Demand-Supply Theory of Wage
The demand-supply theory of wage is also known as the modern theory of wage. According to this theory, wages are determined by the forces of demand and supply of labour. When there is a perfect competition in labour market, wage rate is determined by the equilibrium between the demand for and supply of labour.

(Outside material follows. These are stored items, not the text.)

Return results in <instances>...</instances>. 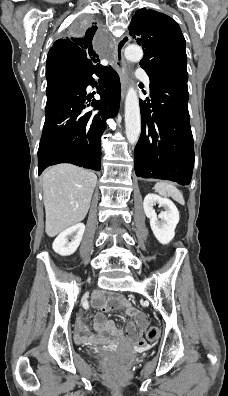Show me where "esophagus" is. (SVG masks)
<instances>
[{"mask_svg":"<svg viewBox=\"0 0 228 396\" xmlns=\"http://www.w3.org/2000/svg\"><path fill=\"white\" fill-rule=\"evenodd\" d=\"M129 42L128 36H123L117 42L115 47V68L119 74L121 88H122V98H124L126 89L129 84V73L126 61L123 56L124 48Z\"/></svg>","mask_w":228,"mask_h":396,"instance_id":"34e87169","label":"esophagus"}]
</instances>
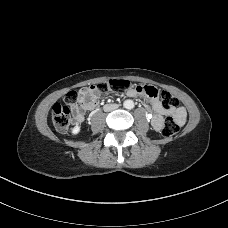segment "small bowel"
<instances>
[{"label": "small bowel", "mask_w": 228, "mask_h": 228, "mask_svg": "<svg viewBox=\"0 0 228 228\" xmlns=\"http://www.w3.org/2000/svg\"><path fill=\"white\" fill-rule=\"evenodd\" d=\"M126 95L130 98H135L139 93L130 88L127 89ZM100 97V91L95 86H89L82 88L79 91V99L72 109L75 112V119L78 124H82L84 121V114L86 111L94 110L98 105V99ZM152 106L157 115L152 118L153 128L157 131L161 130L164 124V113L166 112L158 98L152 99ZM173 114L179 124H184L186 121V111L183 107H178L173 111Z\"/></svg>", "instance_id": "small-bowel-1"}]
</instances>
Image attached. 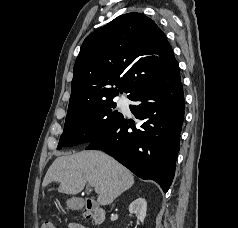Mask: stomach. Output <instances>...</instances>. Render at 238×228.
I'll return each instance as SVG.
<instances>
[{"label":"stomach","mask_w":238,"mask_h":228,"mask_svg":"<svg viewBox=\"0 0 238 228\" xmlns=\"http://www.w3.org/2000/svg\"><path fill=\"white\" fill-rule=\"evenodd\" d=\"M68 205L70 206V207H77L79 204H78V202H77V200L76 199H71V200H69L68 201Z\"/></svg>","instance_id":"0dacf381"}]
</instances>
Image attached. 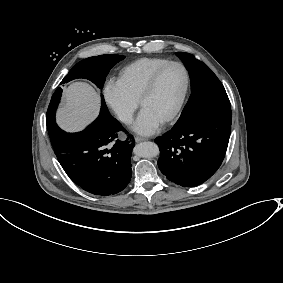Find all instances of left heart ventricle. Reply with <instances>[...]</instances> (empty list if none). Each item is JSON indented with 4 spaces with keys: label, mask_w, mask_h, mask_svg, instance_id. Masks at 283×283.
<instances>
[{
    "label": "left heart ventricle",
    "mask_w": 283,
    "mask_h": 283,
    "mask_svg": "<svg viewBox=\"0 0 283 283\" xmlns=\"http://www.w3.org/2000/svg\"><path fill=\"white\" fill-rule=\"evenodd\" d=\"M184 84L182 68L178 65L169 67L158 79L153 92L142 102L141 108L163 120L176 107Z\"/></svg>",
    "instance_id": "left-heart-ventricle-1"
}]
</instances>
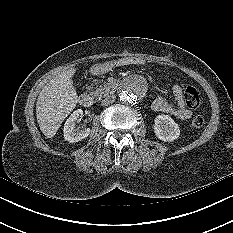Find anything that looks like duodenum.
Here are the masks:
<instances>
[{"instance_id":"410a0bca","label":"duodenum","mask_w":233,"mask_h":233,"mask_svg":"<svg viewBox=\"0 0 233 233\" xmlns=\"http://www.w3.org/2000/svg\"><path fill=\"white\" fill-rule=\"evenodd\" d=\"M120 90L119 84L104 85L101 88H96L90 95L87 93L79 96V104L83 107H90L92 103L100 101L106 97L107 94L115 93Z\"/></svg>"}]
</instances>
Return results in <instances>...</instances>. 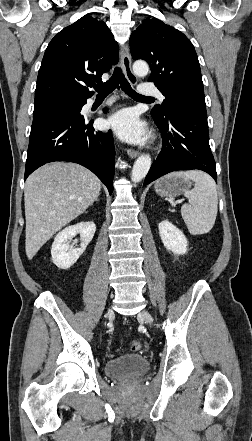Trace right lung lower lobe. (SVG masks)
I'll list each match as a JSON object with an SVG mask.
<instances>
[{"label": "right lung lower lobe", "instance_id": "obj_1", "mask_svg": "<svg viewBox=\"0 0 252 441\" xmlns=\"http://www.w3.org/2000/svg\"><path fill=\"white\" fill-rule=\"evenodd\" d=\"M58 99L80 104L81 108L87 100L75 96ZM80 111H48L33 116L24 180L46 163L70 161L91 170L112 193L115 163L112 134L94 130L93 122L79 116Z\"/></svg>", "mask_w": 252, "mask_h": 441}]
</instances>
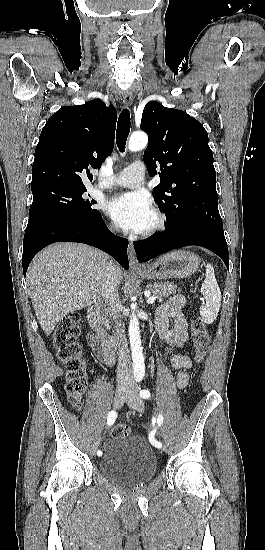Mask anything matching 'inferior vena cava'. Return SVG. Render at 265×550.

Fig a: Wage Determination in Industry and Wage Determination in Firm
The wage determination in the industry is depicted in the fig. a. The producer will employ more units of labour at lower wage rates. Demand for labour is governed by the marginal revenue product of labour (MRP). Hence, the demand curve for labour slopes downward from left to right. However, there is a positive relationship between wage rate and supply of labour, i.e., higher the wage rate, more will be the supply of labour and vice-versa. At the point E, where demand for labour equals supply of labour, the wage rate (OWO) gets determined. Thus, in equilibrium, OLo units of labour will be employed at the wage rate of OWo. In the long run, wage rate under perfect competition=MRP=ARP. Since marginal revenue product (MRP) and average revenue product (ARP) are equal only at the former’s highest point, the equilibrium employment of labour by the firms in the long run will be corresponding to the highest point of the marginal productivity curve as shown in the figure b. In this, the firm has to accept the market wage OWo settled by the industry. Therefore, in this long run equilibrium situation, wage rate, OW=MRP=ARP.